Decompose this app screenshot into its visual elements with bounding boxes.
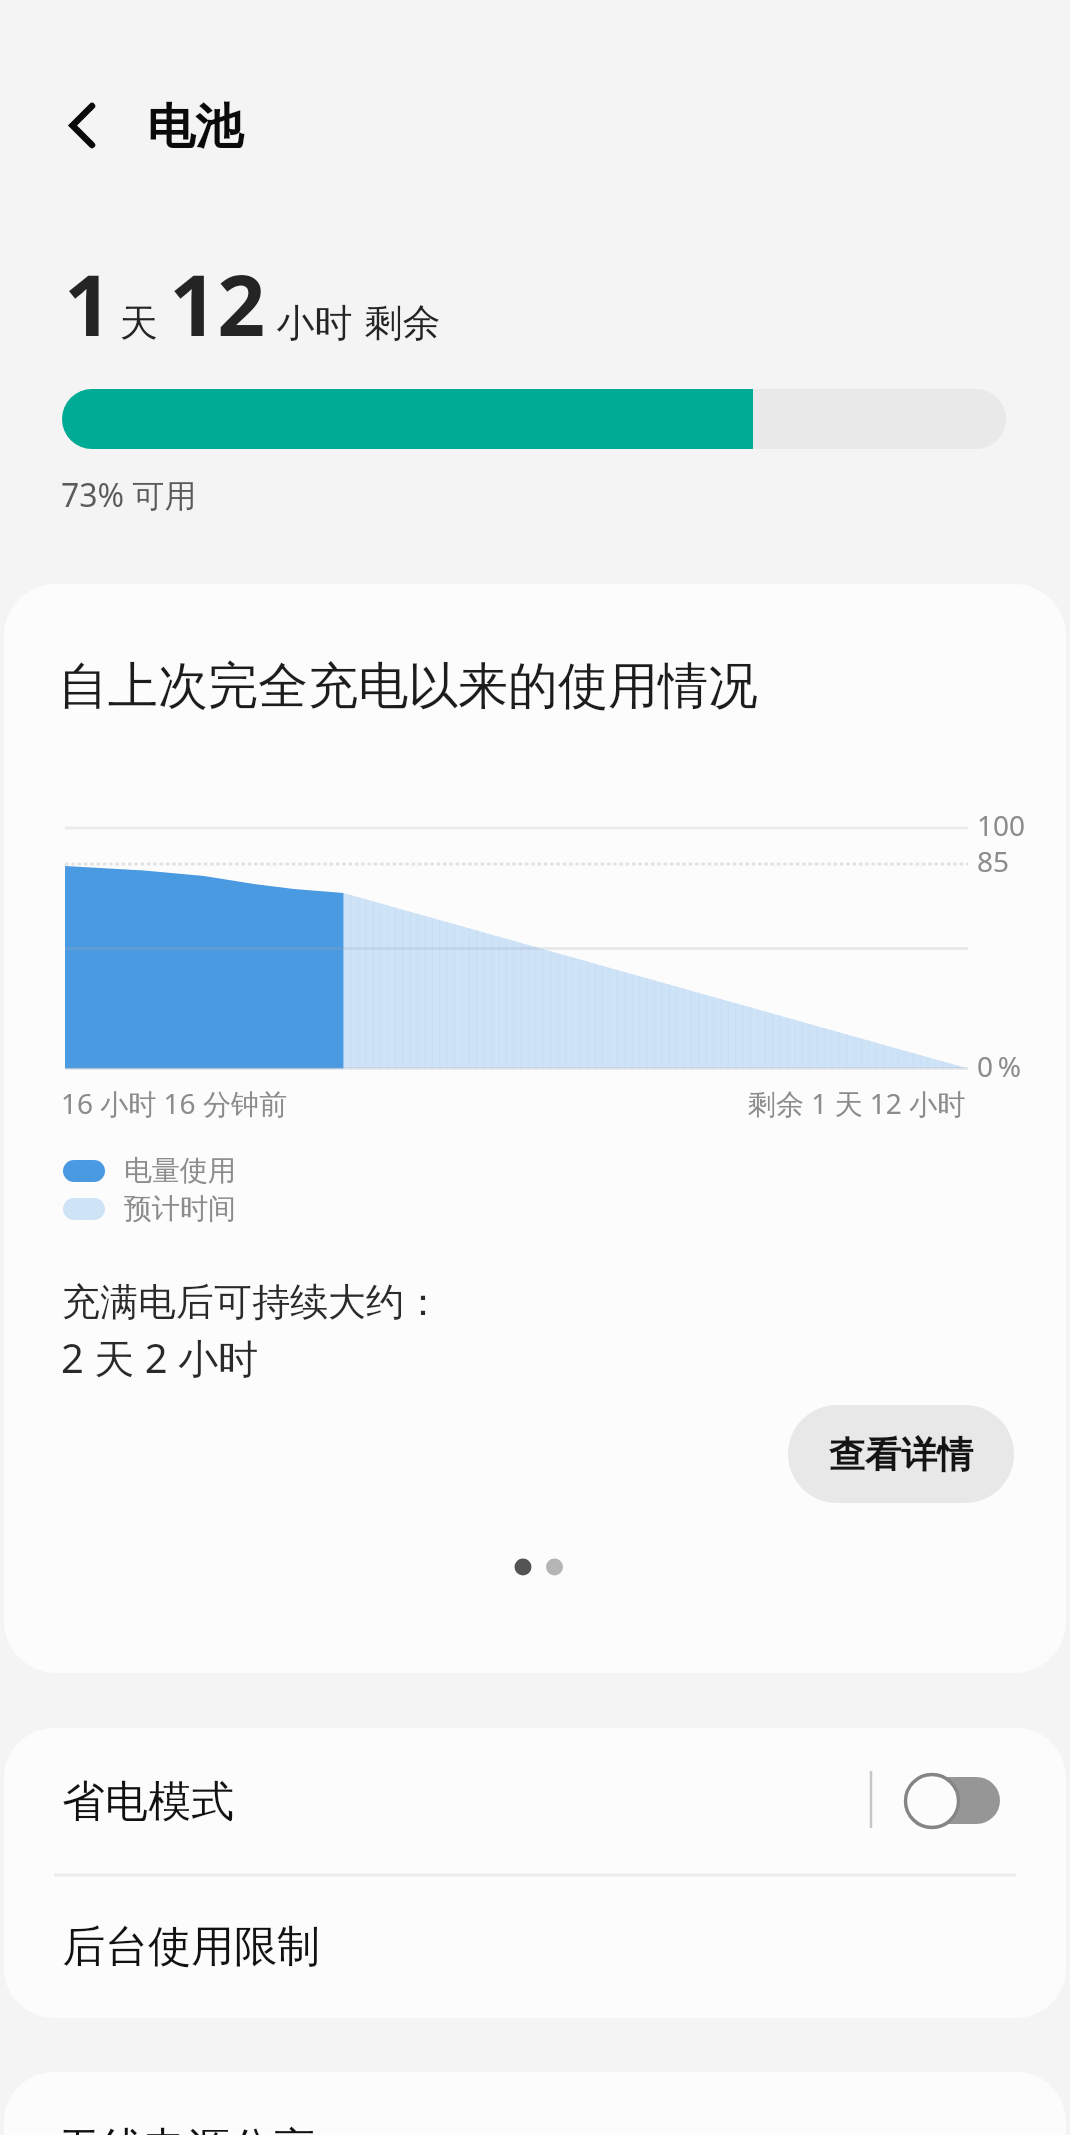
staticText: 100 (977, 806, 1026, 844)
staticText: 自上次完全充电以来的使用情况 (58, 655, 758, 718)
button[interactable]: 后台使用限制 (4, 1875, 1066, 2018)
staticText: 1 天 12 小时 剩余 (64, 246, 441, 360)
staticText: 电量使用 (124, 1153, 236, 1188)
button[interactable]: 省电模式 (4, 1728, 1066, 1875)
staticText: 2 天 2 小时 (61, 1330, 258, 1385)
button[interactable]: 查看详情 (788, 1405, 1014, 1503)
staticText: 0 % (977, 1047, 1021, 1085)
button[interactable]: Back (40, 85, 120, 165)
staticText: 充满电后可持续大约： (62, 1278, 442, 1326)
staticText: 查看详情 (829, 1432, 973, 1477)
staticText: 省电模式 (62, 1775, 234, 1829)
button[interactable]: Power saving mode toggle (899, 1768, 1007, 1836)
button[interactable]: 无线电源分享 (4, 2072, 1066, 2135)
staticText: 后台使用限制 (62, 1920, 320, 1974)
staticText: 预计时间 (124, 1191, 236, 1226)
staticText: 电池 (147, 97, 243, 157)
staticText: 无线电源分享 (58, 2122, 316, 2135)
staticText: 16 小时 16 分钟前 (61, 1084, 287, 1122)
staticText: 剩余 1 天 12 小时 (748, 1084, 966, 1122)
staticText: 73% 可用 (61, 473, 197, 517)
staticText: 85 (977, 842, 1010, 880)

* * * * * * * * *

_Problem_
Apart from the pictures, every line of the material above is to be returned word for word.

_Result_
Decompose this app screenshot into its visual elements with bounding boxes.
staticText: 100 (977, 806, 1026, 844)
staticText: 自上次完全充电以来的使用情况 (58, 655, 758, 718)
button[interactable]: 后台使用限制 (4, 1875, 1066, 2018)
staticText: 1 天 12 小时 剩余 (64, 246, 441, 360)
staticText: 电量使用 (124, 1153, 236, 1188)
button[interactable]: 省电模式 (4, 1728, 1066, 1875)
staticText: 2 天 2 小时 (61, 1330, 258, 1385)
button[interactable]: 查看详情 (788, 1405, 1014, 1503)
staticText: 0 % (977, 1047, 1021, 1085)
button[interactable]: Back (40, 85, 120, 165)
staticText: 充满电后可持续大约： (62, 1278, 442, 1326)
staticText: 查看详情 (829, 1432, 973, 1477)
staticText: 省电模式 (62, 1775, 234, 1829)
button[interactable]: Power saving mode toggle (899, 1768, 1007, 1836)
button[interactable]: 无线电源分享 (4, 2072, 1066, 2135)
staticText: 后台使用限制 (62, 1920, 320, 1974)
staticText: 预计时间 (124, 1191, 236, 1226)
staticText: 电池 (147, 97, 243, 157)
staticText: 无线电源分享 (58, 2122, 316, 2135)
staticText: 16 小时 16 分钟前 (61, 1084, 287, 1122)
staticText: 剩余 1 天 12 小时 (748, 1084, 966, 1122)
staticText: 73% 可用 (61, 473, 197, 517)
staticText: 85 (977, 842, 1010, 880)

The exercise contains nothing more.